● **Goal of the exercise**
Please retype the data below exactly, stopping after the line with "Comentario de maria —" and skipping every picture.

● **Material supplied**
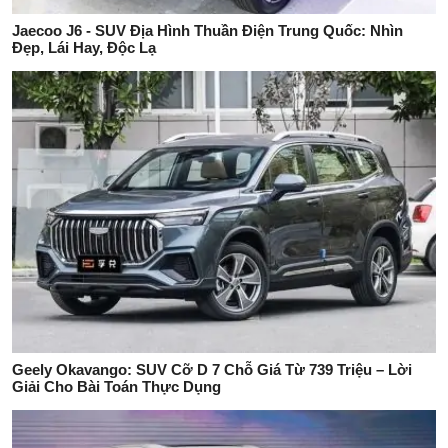
Jaecoo J6 - SUV Địa Hình Thuần Điện Trung Quốc: Nhìn
Đẹp, Lái Hay, Độc Lạ
Geely Okavango: SUV Cỡ D 7 Chỗ Giá Từ 739 Triệu – Lời
Giải Cho Bài Toán Thực Dụng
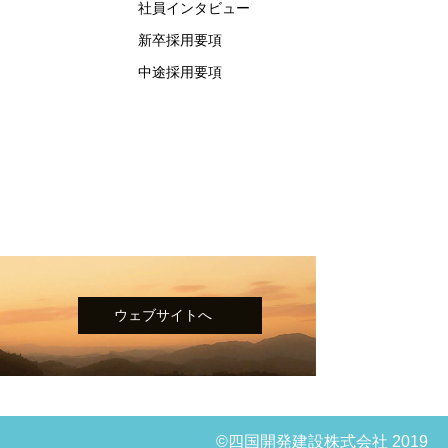
社員インタビュー
新卒採用要項
中途採用要項
ウェブサイトへ
©四国開発建設株式会社 2019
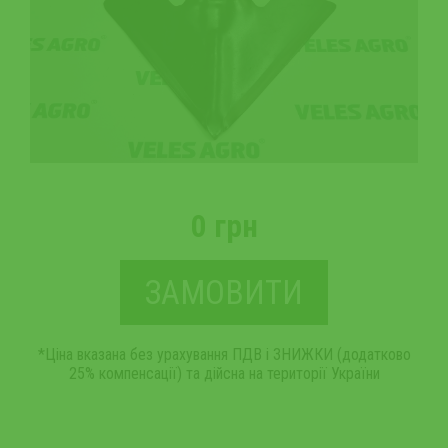
0 грн
ЗАМОВИТИ
*Ціна вказана без урахування ПДВ і ЗНИЖКИ (додатково
25% компенсації) та дійсна на території України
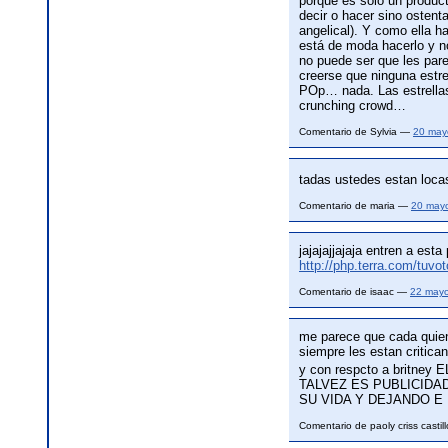
porque es solo un produc
decir o hacer sino ostent
angelical). Y como ella h
está de moda hacerlo y no
no puede ser que les pare
creerse que ninguna estr
POp… nada. Las estrellas
crunching crowd…
Comentario de Sylvia —
20 may
tadas ustedes estan loca
Comentario de maria —
20 may
jajajajjajaja entren a esta
http://php.terra.com/tuv
Comentario de isaac —
22 may
me parece que cada quien
siempre les estan critican
y con respcto a brit
TALVEZ ES PUBLICIDA
SU VIDA Y DEJANDO E
Comentario de paoly criss casti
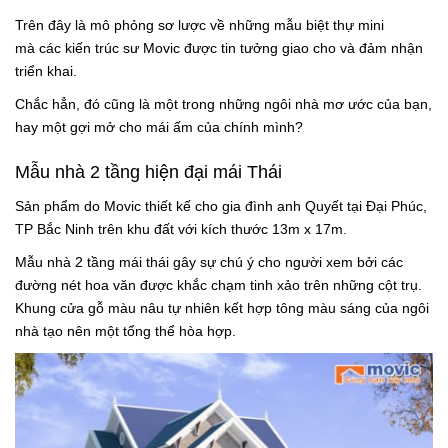
Trên đây là mô phỏng sơ lược về những mẫu biệt thự mini
mà các kiến trúc sư Movic được tin tưởng giao cho và đảm nhận
triển khai.
Chắc hẳn, đó cũng là một trong những ngôi nhà mơ ước của bạn,
hay một gợi mở cho mái ấm của chính mình?
Mẫu nhà 2 tầng hiện đại mái Thái
Sản phẩm do Movic thiết kế cho gia đình anh Quyết tại Đại Phúc,
TP Bắc Ninh trên khu đất với kích thước 13m x 17m.
Mẫu nhà 2 tầng mái thái gây sự chú ý cho người xem bởi các
đường nét hoa văn được khắc chạm tinh xảo trên những cột trụ.
Khung cửa gỗ màu nâu tự nhiên kết hợp tông màu sáng của ngôi
nhà tạo nên một tổng thể hòa hợp.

● **Output**
Jaecoo J6 - SUV Địa Hình Thuần Điện Trung Quốc: Nhìn
Đẹp, Lái Hay, Độc Lạ
Geely Okavango: SUV Cỡ D 7 Chỗ Giá Từ 739 Triệu – Lời
Giải Cho Bài Toán Thực Dụng
社員インタビュー
新卒採用要項
中途採用要項
ウェブサイトへ
©四国開発建設株式会社 2019
0 грн
ЗАМОВИТИ
*Ціна вказана без урахування ПДВ і ЗНИЖКИ (додатково
25% компенсації) та дійсна на території України
porque es solo un produc
decir o hacer sino ostent
angelical). Y como ella h
está de moda hacerlo y no
no puede ser que les pare
creerse que ninguna estr
POp… nada. Las estrellas
crunching crowd…
Comentario de Sylvia —
20 may
tadas ustedes estan loca
Comentario de maria —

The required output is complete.